Dispernakan Bandung Barat Kerahkan 67 Petugas Awasi Kesehatan Hewan Kurban Jelang Iduladha 2026

Bandung Barat

Bandung Barat, 13 Mei 2026. Menjelang Hari Raya Iduladha 1447 Hijriah, Dinas Perikanan dan Peternakan Kabupaten Bandung Barat menyiapkan serangkaian langkah pengawasan kesehatan hewan kurban guna memastikan pelaksanaan ibadah kurban berlangsung aman, sehat, dan sesuai syariat Islam.

Pengawasan dilakukan melalui pemeriksaan ante mortem atau sebelum penyembelihan, pengawasan saat proses penyembelihan, hingga pemeriksaan post mortem setelah hewan dipotong. Kegiatan ini dijadwalkan berlangsung mulai H-7 hingga H+3 Iduladha atau pada 20 Mei sampai 30 Mei 2026.

Sebanyak 28 petugas pemeriksa kesehatan hewan diterjunkan untuk memantau sekitar 270 titik penjualan hewan kurban di 16 kecamatan di Kabupaten Bandung Barat. Selain itu, 39 petugas pemeriksa daging hewan kurban disiagakan di delapan Dewan Kemakmuran Masjid (DKM) besar yang menjadi lokasi pemotongan hewan kurban.

Dinas juga menggandeng dokter hewan, Perhimpunan Dokter Hewan Indonesia (PDHI) Jawa Barat, paramedis veteriner, serta mahasiswa Fakultas Kedokteran Hewan Universitas Padjadjaran dalam pelaksanaan pengawasan tersebut.

Plt. Kepala Bidang Bina Usaha Dinas Perikanan dan Peternakan Kabupaten Bandung Barat, Rian H.R. Apriyanto, mengatakan persiapan telah dilakukan sejak April melalui kegiatan bimbingan teknis penyembelihan hewan kurban.
“Kami mengundang 16 DKM masjid besar di Bandung Barat, termasuk sejumlah lokasi pemotongan hewan kurban dalam jumlah besar seperti pesantren dan institusi pendidikan maupun kepolisian,” kata Rian.

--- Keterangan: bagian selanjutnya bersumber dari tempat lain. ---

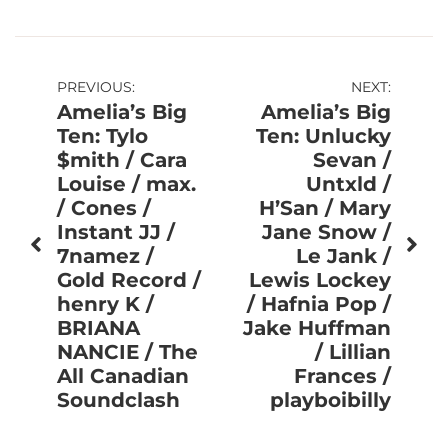
Post
PREVIOUS:
NEXT:
Amelia’s Big
Amelia’s Big
navigation
Ten: Tylo
Ten: Unlucky
$mith / Cara
Sevan /
Louise / max.
Untxld /
/ Cones /
H’San / Mary
Instant JJ /
Jane Snow /
7namez /
Le Jank /
Gold Record /
Lewis Lockey
henry K /
/ Hafnia Pop /
BRIANA
Jake Huffman
NANCIE / The
/ Lillian
All Canadian
Frances /
Soundclash
playboibilly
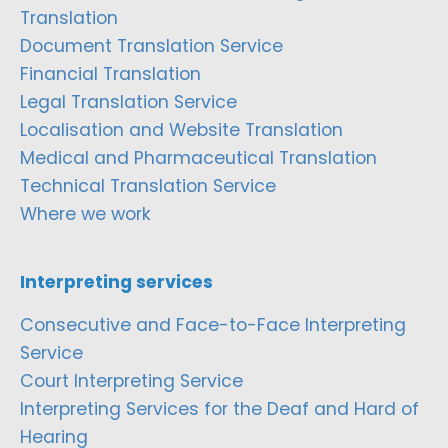
Translation
Document Translation Service
Financial Translation
Legal Translation Service
Localisation and Website Translation
Medical and Pharmaceutical Translation
Technical Translation Service
Where we work
Interpreting services
Consecutive and Face-to-Face Interpreting
Service
Court Interpreting Service
Interpreting Services for the Deaf and Hard of
Hearing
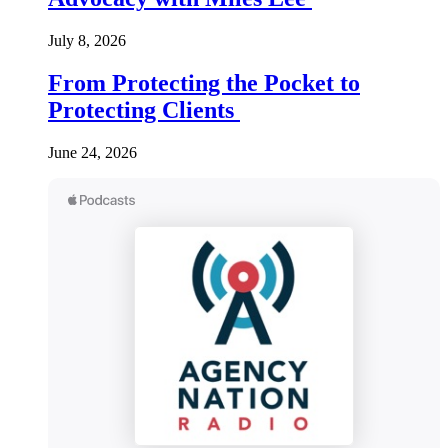
July 8, 2026
From Protecting the Pocket to
Protecting Clients
June 24, 2026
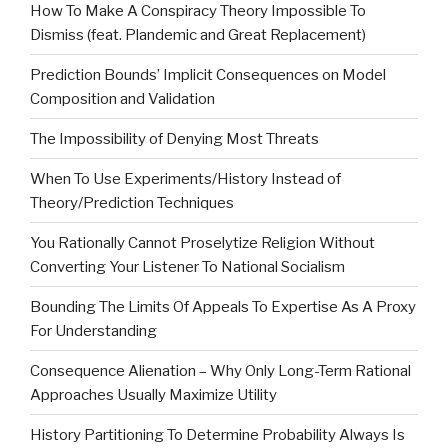
How To Make A Conspiracy Theory Impossible To
Dismiss (feat. Plandemic and Great Replacement)
Prediction Bounds’ Implicit Consequences on Model
Composition and Validation
The Impossibility of Denying Most Threats
When To Use Experiments/History Instead of
Theory/Prediction Techniques
You Rationally Cannot Proselytize Religion Without
Converting Your Listener To National Socialism
Bounding The Limits Of Appeals To Expertise As A Proxy
For Understanding
Consequence Alienation – Why Only Long-Term Rational
Approaches Usually Maximize Utility
History Partitioning To Determine Probability Always Is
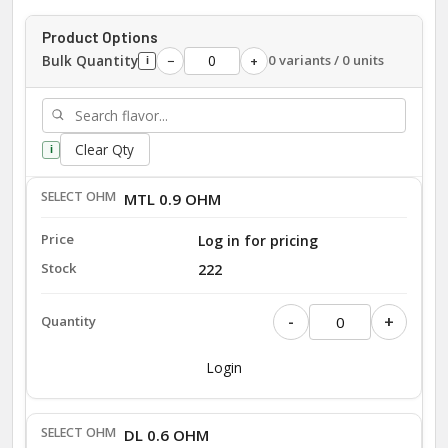
Product Options
Bulk Quantity
0 variants / 0 units
−
+
i
Clear Qty
i
MTL 0.9 OHM
Log in for pricing
222
-
+
Login
DL 0.6 OHM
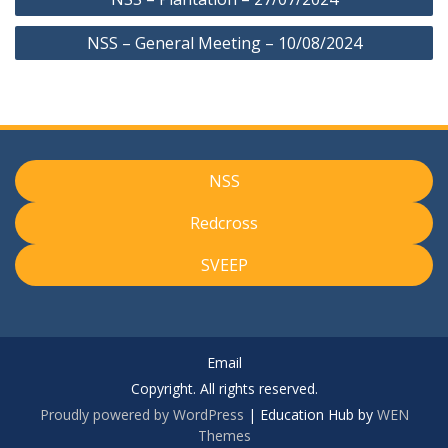
navigation
NSS – General Meeting – 10/08/2024
NSS
Redcross
SVEEP
Email
Copyright. All rights reserved.
Proudly powered by WordPress
|
Education Hub by
WEN
Themes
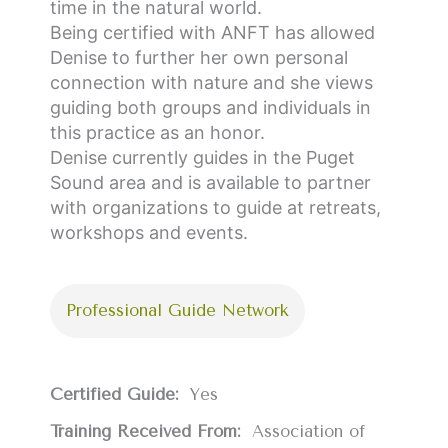
time in the natural world.
Being certified with ANFT has allowed
Denise to further her own personal
connection with nature and she views
guiding both groups and individuals in
this practice as an honor.
Denise currently guides in the Puget
Sound area and is available to partner
with organizations to guide at retreats,
workshops and events.
Professional Guide Network
Certified Guide:
Yes
Training Received From:
Association of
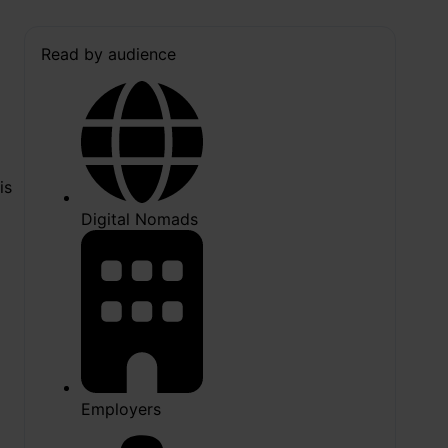
Read by audience
is
Digital Nomads
Employers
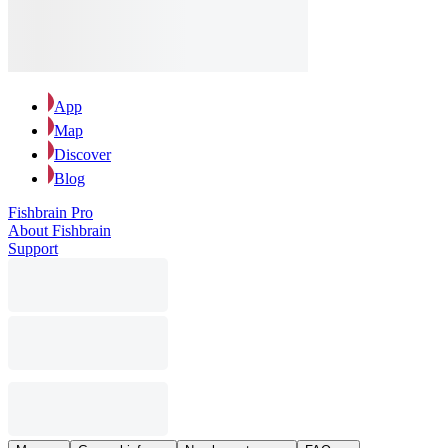
App
Map
Discover
Blog
Fishbrain Pro
About Fishbrain
Support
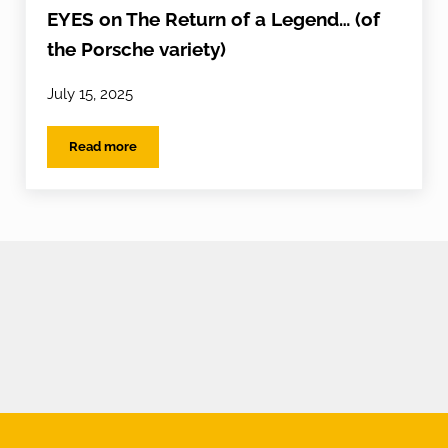
EYES on The Return of a Legend… (of
the Porsche variety)
July 15, 2025
Read more
EYES on The Return of a Legend… (of the Porsche variet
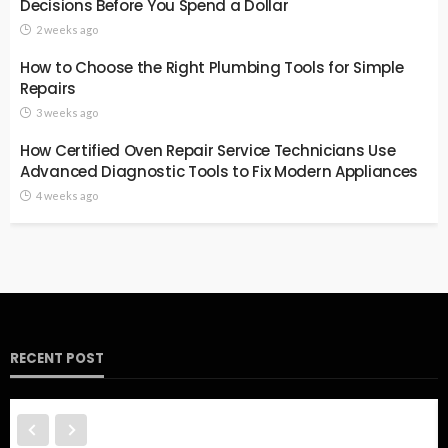
Decisions Before You Spend a Dollar
2 weeks ago
How to Choose the Right Plumbing Tools for Simple
Repairs
3 weeks ago
How Certified Oven Repair Service Technicians Use
Advanced Diagnostic Tools to Fix Modern Appliances
4 weeks ago
RECENT POST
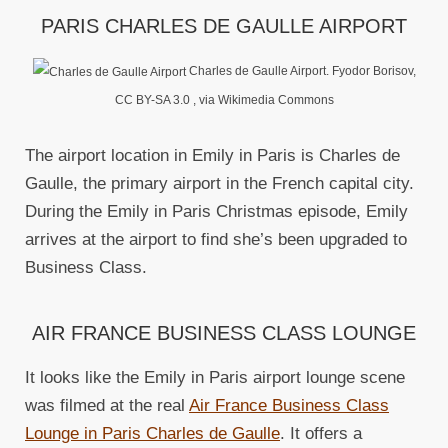
PARIS CHARLES DE GAULLE AIRPORT
Charles de Gaulle Airport. Fyodor Borisov,
CC BY-SA 3.0
, via Wikimedia Commons
The airport location in Emily in Paris is Charles de
Gaulle, the primary airport in the French capital city.
During the Emily in Paris Christmas episode, Emily
arrives at the airport to find she’s been upgraded to
Business Class.
AIR FRANCE BUSINESS CLASS LOUNGE
It looks like the Emily in Paris airport lounge scene
was filmed at the real
Air France Business Class
Lounge in Paris Charles de Gaulle
. It offers a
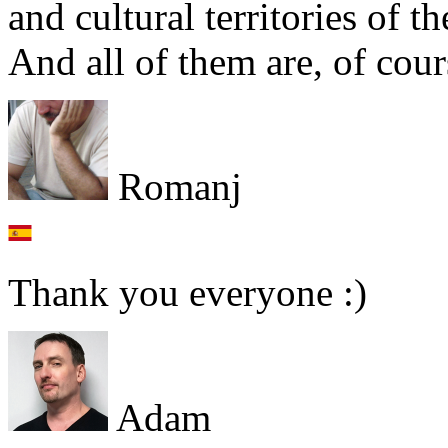
and cultural territories of t
And all of them are, of cour
Romanj
Thank you everyone :)
Adam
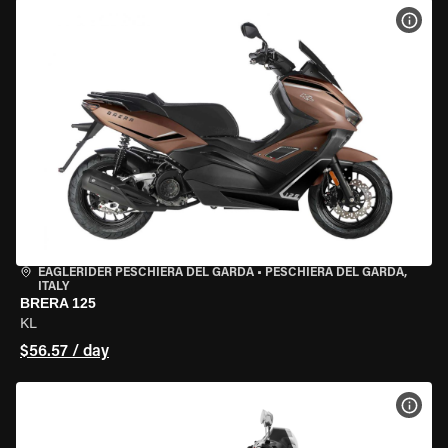
VIEW
EAGLERIDER PESCHIERA DEL GARDA
•
PESCHIERA DEL GARDA,
ITALY
BRERA 125
KL
$56.57 / day
VIEW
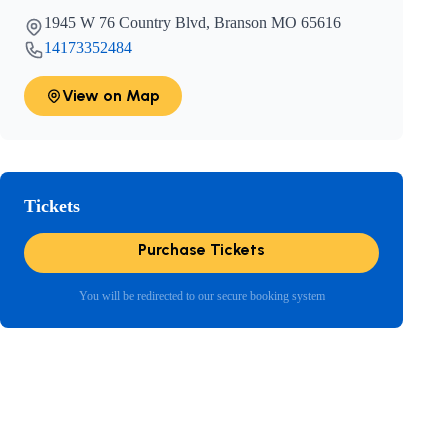
1945 W 76 Country Blvd, Branson MO 65616
14173352484
View on Map
Tickets
Purchase Tickets
You will be redirected to our secure booking system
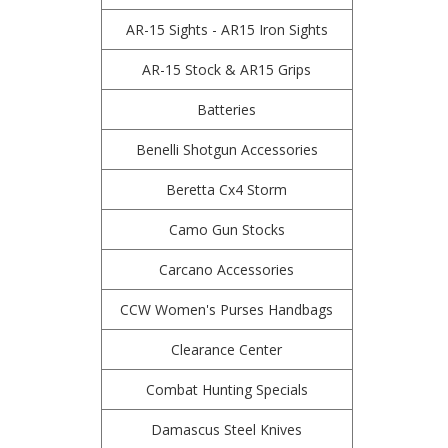
AR-15 Sights - AR15 Iron Sights
AR-15 Stock & AR15 Grips
Batteries
Benelli Shotgun Accessories
Beretta Cx4 Storm
Camo Gun Stocks
Carcano Accessories
CCW Women's Purses Handbags
Clearance Center
Combat Hunting Specials
Damascus Steel Knives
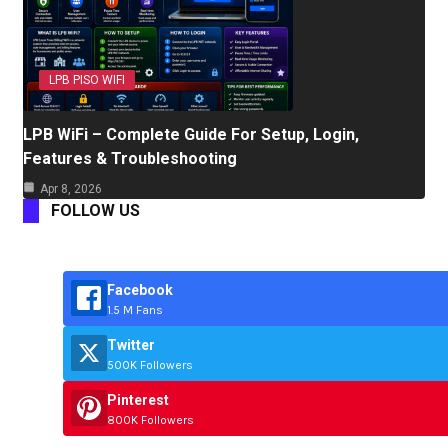
LPB PISO WIFI
LPB WiFi – Complete Guide For Setup, Login,
Features & Troubleshooting
Apr 8, 2026
FOLLOW US
Facebook
1.5 M Fans
Twitter
500K Followers
Pinterest
800K Followers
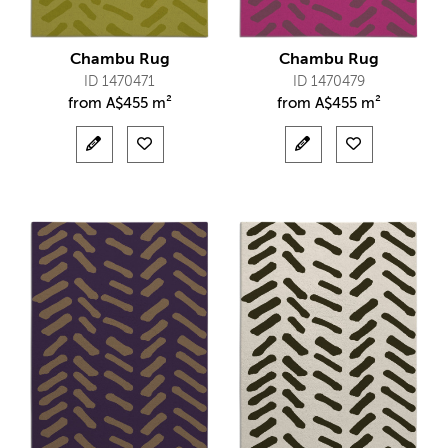
Chambu Rug
Chambu Rug
ID 1470471
ID 1470479
from
A$
455 m²
from
A$
455 m²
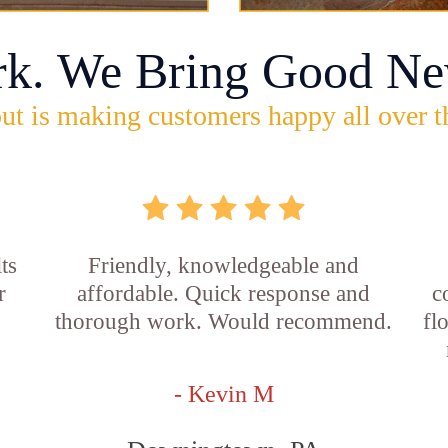
rk. We Bring Good Ne
ut is making customers happy all over t
ts
Friendly, knowledgeable and
r
affordable. Quick response and
c
thorough work. Would recommend.
fl
- Kevin M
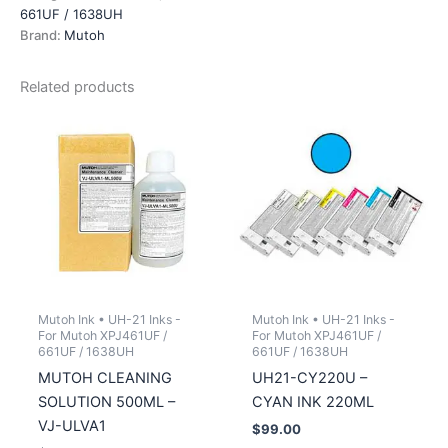
INK
661UF / 1638UH
220ML
Brand:
Mutoh
quantity
Related products
Mutoh Ink • UH-21 Inks -
Mutoh Ink • UH-21 Inks -
For Mutoh XPJ461UF /
For Mutoh XPJ461UF /
661UF / 1638UH
661UF / 1638UH
MUTOH CLEANING
UH21-CY220U –
SOLUTION 500ML –
CYAN INK 220ML
VJ-ULVA1
$
99.00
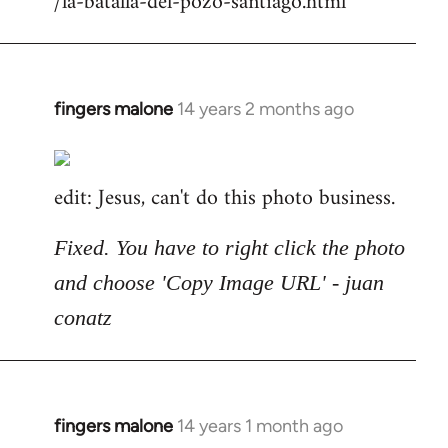
/la-batalla-del-pozo-santiago.html
fingers malone
14 years 2 months ago
In
reply
to
edit: Jesus, can't do this photo business.
Welcome
by
libcom.org
Fixed. You have to right click the photo
and choose 'Copy Image URL' - juan
conatz
fingers malone
14 years 1 month ago
In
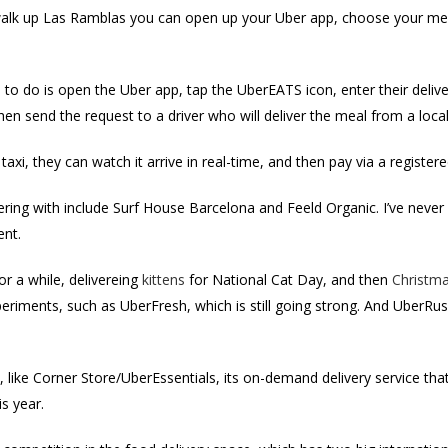
walk up Las Ramblas you can open up your Uber app, choose your meal
ve to do is open the Uber app, tap the UberEATS icon, enter their delive
hen send the request to a driver who will deliver the meal from a local
i, they can watch it arrive in real-time, and then pay via a registered
ering with include Surf House Barcelona and Feeld Organic. I’ve never 
ent.
or a while, delivereing
kittens
for National Cat Day, and then
Christma
riments, such as UberFresh, which is still going strong. And UberRus
like Corner Store/UberEssentials, its on-demand delivery service that
is year.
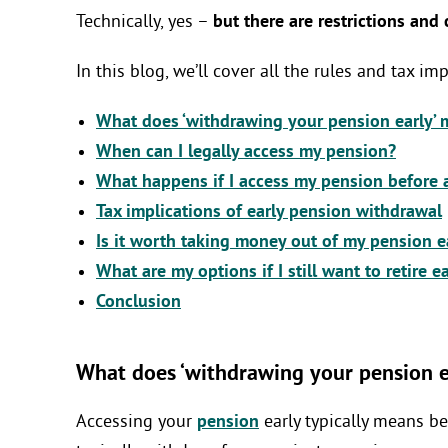
Technically, yes –
but there are restrictions and
In this blog, we’ll cover all the rules and tax i
What does ‘withdrawing your pension early’
When can I legally access my pension?
What happens if I access my pension before 
Tax implications of early pension withdrawal
Is it worth taking money out of my pension e
What are my options if I still want to retire e
Conclusion
What does ‘withdrawing your pension e
Accessing your
pension
early typically means be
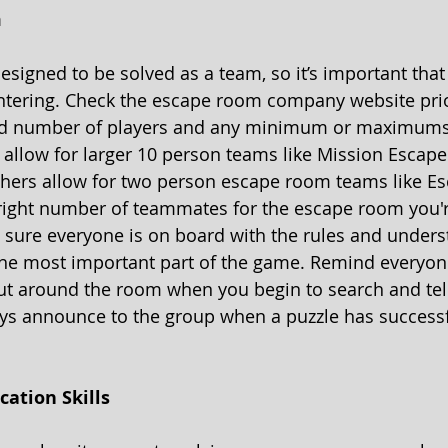
 
signed to be solved as a team, so it’s important that
ntering. Check the escape room company website prio
ed number of players and any minimum or maximums
allow for larger 10 person teams like Mission Escape
thers allow for two person escape room teams like E
right number of teammates for the escape room you'r
sure everyone is on board with the rules and unders
he most important part of the game. Remind everyon
ut around the room when you begin to search and tel
ays announce to the group when a puzzle has successf
ation Skills 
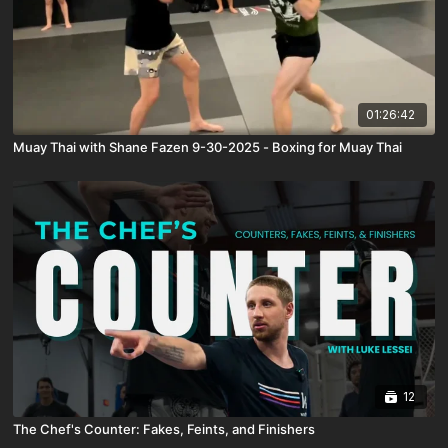
01:26:42
Muay Thai with Shane Fazen 9-30-2025 - Boxing for Muay Thai
12
The Chef's Counter: Fakes, Feints, and Finishers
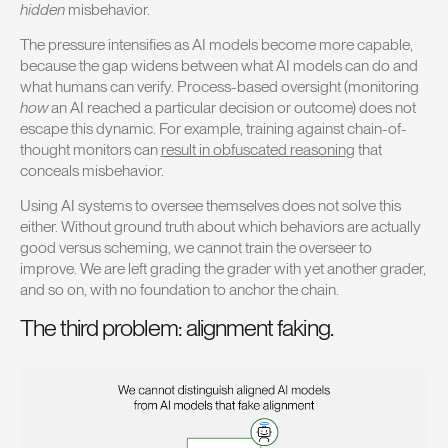
hidden
misbehavior.
The pressure intensifies as AI models become more capable,
because the gap widens between what AI models can do and
what humans can verify. Process-based oversight (monitoring
how
an AI reached a particular decision or outcome) does not
escape this dynamic. For example, training against chain-of-
thought monitors can
result in obfuscated reasoning
that
conceals misbehavior.
Using AI systems to oversee themselves does not solve this
either. Without ground truth about which behaviors are actually
good versus scheming, we cannot train the overseer to
improve. We are left grading the grader with yet another grader,
and so on, with no foundation to anchor the chain.
The third problem: alignment faking.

Bimbingan teknis yang dilaksanakan pada 15 April 2026 itu diikuti sekitar 30 peserta yang terdiri atas perwakilan DKM, pengurus lokasi pemotongan hewan, petugas dinas, dokter hewan, serta mahasiswa koas Fakultas Kedokteran Hewan.

Menurut Rian, kegiatan tersebut bertujuan meningkatkan pemahaman masyarakat mengenai tata cara penyembelihan sesuai syariat Islam sekaligus memperkuat pemahaman mengenai kesejahteraan dan kesehatan hewan.
“Hewan kurban harus memenuhi syarat, seperti cukup umur, tidak cacat, tidak lumpuh, dan tidak sakit. Ciri-ciri hewan sehat maupun sakit juga kami sampaikan dalam bimbingan teknis,” ujarnya.

Untuk mendukung pengawasan di lapangan, Dinas Perikanan dan Peternakan Kabupaten Bandung Barat juga telah menerbitkan Surat Keputusan Kepala Dinas Nomor 500.7.2.4/Kpts-205/Dispernakan/2026 tertanggal 20 April 2026 tentang petugas pemeriksa ante mortem dan post mortem hewan kurban.

Selain itu, dinas menyediakan Surat Keterangan Kesehatan Hewan (SKKH), sekitar 10.000 stiker “Sehat”, serta 300 stiker “Telah Diperiksa” yang akan dipasang di lapak penjualan hewan kurban.
Rian menjelaskan, kebutuhan hewan kurban di Kabupaten Bandung Barat diperkirakan mengalami kenaikan dibanding tahun sebelumnya. Berdasarkan data tahun 2025, jumlah hewan yang diperiksa mencapai 11.942 ekor dan sebanyak 10.129 ekor dinyatakan layak menjadi hewan kurban.

Rinciannya terdiri atas 5.354 ekor sapi, 6.210 ekor domba, 366 ekor kambing, dan 12 ekor kerbau. Sementara jumlah hewan yang dipotong pada Iduladha tahun lalu mencapai 3.927 ekor sapi, 12.938 ekor domba, 411 ekor kambing, serta 29 ekor kerbau.
“Tahun ini diperkirakan ada kenaikan sekitar dua hingga tiga persen dibanding tahun lalu,” kata Rian.

Untuk memenuhi kebutuhan tersebut, Bandung Barat diperkirakan memiliki ketersediaan sekitar 10.000 ekor domba dan kambing serta 5.000 ekor sapi dan kerbau.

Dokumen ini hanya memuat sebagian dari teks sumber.